Bender kısa süre önce, Rusya'nın arka bahçesi Kafkaslar ile Çeçenya ve Dağıstan'dan gelenler de dâhil olmak üzere Suriye'deki “Mücahitlerin Prensi” sıfatıyla müzakerede bulunmak üzere Moskova'yı ziyaret etti.

Bu Rusyalı savaşçılar ve onların Suriyeli yoldaşları, (teorik olarak) tek bir adamın komutası altındalar: Bender bin Sultan. Öncelikle, Suudi güvenliğinin en başındaki bu kişi onların başlıca finansörü, silah kaynağı ve de – doğrudan ya da temsilcisi, Suriye Ulusal Koalisyonu başkanı Ahmed el Carba aracılığıyla – onların siyasi sözcülüğünü yapan kişi.

Fakat bizzat Bender Suudiler için bir sorunu ifade ediyor. Riyad'ın izlediği – yüzeysel de olsa – serinkanlı diplomasinin aksine Bender, gerçekçilikten hayli uzak beklentilere sahip.

Bender'in askeri nitelikteki son deneyimi, 2006 sonrasında Lübnan'da gerçekleşmiş ve Suudi kralını Saad Hariri için bir milis gücünü finanse etmeye ikna etmişti. Bu deneyimi iyi bilen bazı gözlemciler, Mayıs 2008'de 20 saatten kısa bir çatışmada korkunç bir yenilgi alacak olan bu paramiliter kuvveti inşa etmek için 200 milyon dolardan fazla para harcadıklarını söylüyorlar.

Suriye'de Bender bin Sultan alışılagelmiş yaklaşımından sapmadı. Çok yüksek beklentiler oluşturdu ve son günlerde kendisiyle görüşen bazı kişilere göre, hiçbir meseleyi Suriye'den daha önemli görmüyor. Bender, İran'ı ve Doğu Akdeniz'de Hizbullah'ı yenilgiye uğratma bakış açısından olması müstesna olmak üzere, Yemen, Irak veya Lübnan'dan ender olarak bahsediyor.

Bender Suriye konusunda iyimser ve yakın zamanda kendisiyle görüşen kişilere, Suriye'de savaş alanında güç dengesini değiştirmek için sekiz aydır isyancıları silahlandırdığını ve konsolide ettiğini söyledi. Bender, bu güç dengesini keskin bir şekilde tersine çevirmek değil, yalnızca gelecekte yapılması muhtemel herhangi bir siyasi müzakere sürecinde Suriye rejiminin üstünlüğünü ortadan kaldıracak şekilde değiştirmek istediğini söyledi.

Bender önümüzdeki iki ayda, muhalefeti eğitme ve silahlandırma çabalarının meyve vermeye başlayacağını iddia etti.

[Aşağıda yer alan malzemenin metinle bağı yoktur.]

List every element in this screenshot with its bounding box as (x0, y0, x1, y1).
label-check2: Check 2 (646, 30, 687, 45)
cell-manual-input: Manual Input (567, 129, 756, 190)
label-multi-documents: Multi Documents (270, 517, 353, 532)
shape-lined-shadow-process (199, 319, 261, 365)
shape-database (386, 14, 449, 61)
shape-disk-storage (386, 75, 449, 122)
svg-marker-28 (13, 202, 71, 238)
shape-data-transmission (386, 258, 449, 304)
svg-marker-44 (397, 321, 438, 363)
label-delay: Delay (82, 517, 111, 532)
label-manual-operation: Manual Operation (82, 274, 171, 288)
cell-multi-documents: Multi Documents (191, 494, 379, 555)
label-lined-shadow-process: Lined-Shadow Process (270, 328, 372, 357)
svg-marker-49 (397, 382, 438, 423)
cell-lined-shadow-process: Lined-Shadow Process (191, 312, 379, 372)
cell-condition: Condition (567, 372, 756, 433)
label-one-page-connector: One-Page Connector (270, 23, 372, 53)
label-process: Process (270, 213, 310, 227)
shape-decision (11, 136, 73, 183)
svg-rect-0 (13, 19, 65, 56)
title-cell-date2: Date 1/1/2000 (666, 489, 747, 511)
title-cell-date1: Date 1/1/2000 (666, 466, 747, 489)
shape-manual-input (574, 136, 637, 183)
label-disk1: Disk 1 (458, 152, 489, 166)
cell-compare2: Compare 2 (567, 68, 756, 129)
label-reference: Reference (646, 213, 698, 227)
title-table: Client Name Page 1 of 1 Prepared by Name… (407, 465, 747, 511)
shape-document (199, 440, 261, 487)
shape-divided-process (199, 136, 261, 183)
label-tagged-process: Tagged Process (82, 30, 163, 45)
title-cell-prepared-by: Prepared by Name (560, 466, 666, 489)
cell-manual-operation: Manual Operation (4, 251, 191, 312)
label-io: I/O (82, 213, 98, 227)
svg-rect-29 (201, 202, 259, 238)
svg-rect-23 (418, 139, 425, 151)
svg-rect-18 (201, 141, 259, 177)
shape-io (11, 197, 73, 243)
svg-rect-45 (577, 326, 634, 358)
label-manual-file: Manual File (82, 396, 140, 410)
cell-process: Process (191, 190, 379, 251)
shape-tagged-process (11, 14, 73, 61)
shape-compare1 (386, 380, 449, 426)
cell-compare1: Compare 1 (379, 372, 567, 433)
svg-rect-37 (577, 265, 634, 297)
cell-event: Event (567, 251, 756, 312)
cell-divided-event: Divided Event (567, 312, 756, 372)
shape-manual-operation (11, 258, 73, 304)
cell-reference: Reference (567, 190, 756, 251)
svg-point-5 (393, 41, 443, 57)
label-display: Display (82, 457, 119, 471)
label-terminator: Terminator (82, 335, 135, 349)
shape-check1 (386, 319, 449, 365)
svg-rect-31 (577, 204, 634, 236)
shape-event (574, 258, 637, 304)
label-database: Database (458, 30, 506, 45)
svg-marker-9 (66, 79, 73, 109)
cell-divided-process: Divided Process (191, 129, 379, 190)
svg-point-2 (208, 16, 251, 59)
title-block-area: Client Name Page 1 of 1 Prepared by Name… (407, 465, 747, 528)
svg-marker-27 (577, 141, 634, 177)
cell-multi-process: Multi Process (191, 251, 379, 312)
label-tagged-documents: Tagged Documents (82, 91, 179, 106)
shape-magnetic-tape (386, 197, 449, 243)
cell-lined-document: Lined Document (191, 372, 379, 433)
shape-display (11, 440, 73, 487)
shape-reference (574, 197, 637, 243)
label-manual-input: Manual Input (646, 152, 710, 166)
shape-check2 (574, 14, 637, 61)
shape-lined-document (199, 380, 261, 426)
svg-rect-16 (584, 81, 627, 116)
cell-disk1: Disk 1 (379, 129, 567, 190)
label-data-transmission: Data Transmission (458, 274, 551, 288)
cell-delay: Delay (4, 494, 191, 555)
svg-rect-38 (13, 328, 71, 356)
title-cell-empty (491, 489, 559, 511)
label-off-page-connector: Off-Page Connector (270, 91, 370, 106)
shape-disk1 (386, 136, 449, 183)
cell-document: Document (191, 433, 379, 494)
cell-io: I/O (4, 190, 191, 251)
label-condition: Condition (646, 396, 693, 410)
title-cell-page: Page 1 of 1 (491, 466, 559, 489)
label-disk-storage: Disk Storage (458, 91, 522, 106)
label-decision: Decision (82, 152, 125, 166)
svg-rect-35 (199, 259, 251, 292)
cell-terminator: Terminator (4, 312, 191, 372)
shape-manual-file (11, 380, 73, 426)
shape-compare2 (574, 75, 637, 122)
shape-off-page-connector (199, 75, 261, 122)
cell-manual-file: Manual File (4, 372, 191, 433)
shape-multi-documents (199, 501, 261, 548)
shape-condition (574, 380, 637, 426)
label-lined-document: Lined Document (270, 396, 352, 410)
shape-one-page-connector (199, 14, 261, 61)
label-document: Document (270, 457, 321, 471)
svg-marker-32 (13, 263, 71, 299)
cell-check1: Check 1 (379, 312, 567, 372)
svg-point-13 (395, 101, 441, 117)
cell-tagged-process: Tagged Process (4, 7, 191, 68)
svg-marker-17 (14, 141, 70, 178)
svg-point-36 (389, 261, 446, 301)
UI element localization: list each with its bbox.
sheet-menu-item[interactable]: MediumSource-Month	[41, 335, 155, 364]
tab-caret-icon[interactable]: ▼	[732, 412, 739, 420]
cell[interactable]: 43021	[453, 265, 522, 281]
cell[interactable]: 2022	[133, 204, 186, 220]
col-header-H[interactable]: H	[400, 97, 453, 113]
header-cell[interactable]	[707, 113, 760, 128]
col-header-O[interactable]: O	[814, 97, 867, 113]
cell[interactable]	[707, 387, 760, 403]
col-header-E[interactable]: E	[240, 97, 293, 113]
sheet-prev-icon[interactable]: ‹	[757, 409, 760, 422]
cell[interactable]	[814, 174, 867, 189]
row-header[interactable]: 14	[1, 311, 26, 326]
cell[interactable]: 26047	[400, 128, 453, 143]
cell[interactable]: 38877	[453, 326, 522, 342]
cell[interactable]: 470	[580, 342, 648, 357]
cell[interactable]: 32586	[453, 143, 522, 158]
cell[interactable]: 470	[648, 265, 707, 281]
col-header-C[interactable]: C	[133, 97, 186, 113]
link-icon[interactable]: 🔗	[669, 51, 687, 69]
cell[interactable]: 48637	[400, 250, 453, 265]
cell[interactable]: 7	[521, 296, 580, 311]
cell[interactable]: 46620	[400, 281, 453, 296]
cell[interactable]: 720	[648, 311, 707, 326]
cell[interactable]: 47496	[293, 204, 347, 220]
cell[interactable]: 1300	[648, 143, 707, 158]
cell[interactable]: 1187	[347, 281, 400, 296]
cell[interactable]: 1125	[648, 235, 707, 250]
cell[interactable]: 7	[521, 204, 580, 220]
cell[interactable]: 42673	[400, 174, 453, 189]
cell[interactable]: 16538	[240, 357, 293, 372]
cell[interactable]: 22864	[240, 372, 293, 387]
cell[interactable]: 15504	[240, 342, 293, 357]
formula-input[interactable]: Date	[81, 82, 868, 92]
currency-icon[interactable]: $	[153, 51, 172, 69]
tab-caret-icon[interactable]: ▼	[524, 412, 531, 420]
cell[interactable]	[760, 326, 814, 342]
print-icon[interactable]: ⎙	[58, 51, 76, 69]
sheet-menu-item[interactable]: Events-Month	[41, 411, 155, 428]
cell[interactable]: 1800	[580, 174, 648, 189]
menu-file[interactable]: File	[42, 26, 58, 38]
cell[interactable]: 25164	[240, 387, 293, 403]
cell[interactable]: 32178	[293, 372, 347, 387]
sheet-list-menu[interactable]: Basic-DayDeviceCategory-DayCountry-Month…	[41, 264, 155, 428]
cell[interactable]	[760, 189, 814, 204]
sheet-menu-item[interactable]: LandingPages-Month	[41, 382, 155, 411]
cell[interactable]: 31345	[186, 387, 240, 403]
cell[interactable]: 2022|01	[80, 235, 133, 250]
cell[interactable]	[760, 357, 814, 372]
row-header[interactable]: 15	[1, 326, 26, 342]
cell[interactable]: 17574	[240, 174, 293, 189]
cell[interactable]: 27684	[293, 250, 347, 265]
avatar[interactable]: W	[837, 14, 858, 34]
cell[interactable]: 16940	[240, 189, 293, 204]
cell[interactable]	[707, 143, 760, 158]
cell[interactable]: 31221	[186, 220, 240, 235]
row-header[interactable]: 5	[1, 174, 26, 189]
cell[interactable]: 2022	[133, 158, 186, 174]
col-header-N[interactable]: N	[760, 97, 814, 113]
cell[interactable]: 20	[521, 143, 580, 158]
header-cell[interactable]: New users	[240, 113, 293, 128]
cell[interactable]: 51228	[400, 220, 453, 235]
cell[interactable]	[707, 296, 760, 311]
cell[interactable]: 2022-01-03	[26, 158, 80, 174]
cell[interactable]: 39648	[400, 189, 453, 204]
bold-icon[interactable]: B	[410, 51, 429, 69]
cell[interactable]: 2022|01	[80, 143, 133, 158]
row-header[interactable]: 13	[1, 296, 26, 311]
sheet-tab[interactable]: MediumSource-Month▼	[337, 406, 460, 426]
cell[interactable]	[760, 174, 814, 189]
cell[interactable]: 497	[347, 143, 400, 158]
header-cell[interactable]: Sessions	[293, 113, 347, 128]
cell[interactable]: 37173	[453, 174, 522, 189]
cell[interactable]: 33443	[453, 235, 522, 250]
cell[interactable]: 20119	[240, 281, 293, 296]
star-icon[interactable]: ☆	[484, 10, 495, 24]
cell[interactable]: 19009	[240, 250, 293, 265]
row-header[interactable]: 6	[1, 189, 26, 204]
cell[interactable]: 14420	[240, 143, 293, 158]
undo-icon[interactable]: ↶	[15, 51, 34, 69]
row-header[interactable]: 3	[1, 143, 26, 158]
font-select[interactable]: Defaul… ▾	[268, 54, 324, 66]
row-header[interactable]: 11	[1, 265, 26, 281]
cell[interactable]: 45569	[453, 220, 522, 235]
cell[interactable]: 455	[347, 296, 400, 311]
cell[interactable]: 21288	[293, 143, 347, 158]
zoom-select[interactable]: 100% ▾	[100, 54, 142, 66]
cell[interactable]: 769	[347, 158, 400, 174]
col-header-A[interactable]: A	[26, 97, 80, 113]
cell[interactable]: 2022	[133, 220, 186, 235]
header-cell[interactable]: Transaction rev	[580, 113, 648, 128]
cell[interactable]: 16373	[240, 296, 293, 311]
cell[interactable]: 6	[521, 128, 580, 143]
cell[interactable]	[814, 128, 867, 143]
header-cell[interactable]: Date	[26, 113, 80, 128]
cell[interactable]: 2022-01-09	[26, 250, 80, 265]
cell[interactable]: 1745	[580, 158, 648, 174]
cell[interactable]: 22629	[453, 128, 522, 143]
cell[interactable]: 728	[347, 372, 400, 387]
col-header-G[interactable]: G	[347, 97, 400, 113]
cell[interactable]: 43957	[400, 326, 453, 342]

Ancak Suudi istihbarat şefi ziyaretçilerine aynı zamanda, savaşçıların yaşadığı parçalanma ve ayda 300'den fazla isyancıyı eğitmenin olanaksızlığı da dâhil olmak üzere, karşı karşıya olduğu zorluklardan da söz etti. Silahlarla ilgili olarak Bender, gönderdiği silahların çoğu zaman El Kaide savaşçılarının ve onların türevlerinin ellerine geçmesinden yakındı.

Bununla birlikte bu kaygılar, Bender'in önümüzdeki birkaç ay içinde savaşçılarının başarıları üzerine bahse girmesini engellemedi. Şu an için Suudi prensi, isyancıların Halep'ten başlayarak kuzeyde ve güneyde ilerlemeler gerçekleştirdiğini görmek istiyor ve güneydeki ilerlemeler için Ürdün rejimini, savaşçıların ve silahların Deraa'ya ve Golan'a girmesine izin vermesi için ikna etmeye çalışacak.

Bender bu tür ilerlemelerin Moskova'yı, Suriye Devlet Başkanı Beşar Esad'ın oynayacak rolünün olmadığı bir siyasi çözümü kabul etmeye zorlayacağına inanıyor. Bununla birlikte kendisine atfedildiği kadarıyla Bender'in planları, diğer tarafın eli kolu bağlı oturmadığı gerçeğini ihmal ediyor gibi görünüyor.

Şam'da, Beyrut'un güney banliyölerinde, Tahran'da ve Moskova'da, Bender'in planlarını engellemek için aralıksız çalışanlar var. Bu amaç için silah, finansman, planlama, eğitim ve hatta personel de dâhil olmak üzere hiçbir çaba esirgenmedi.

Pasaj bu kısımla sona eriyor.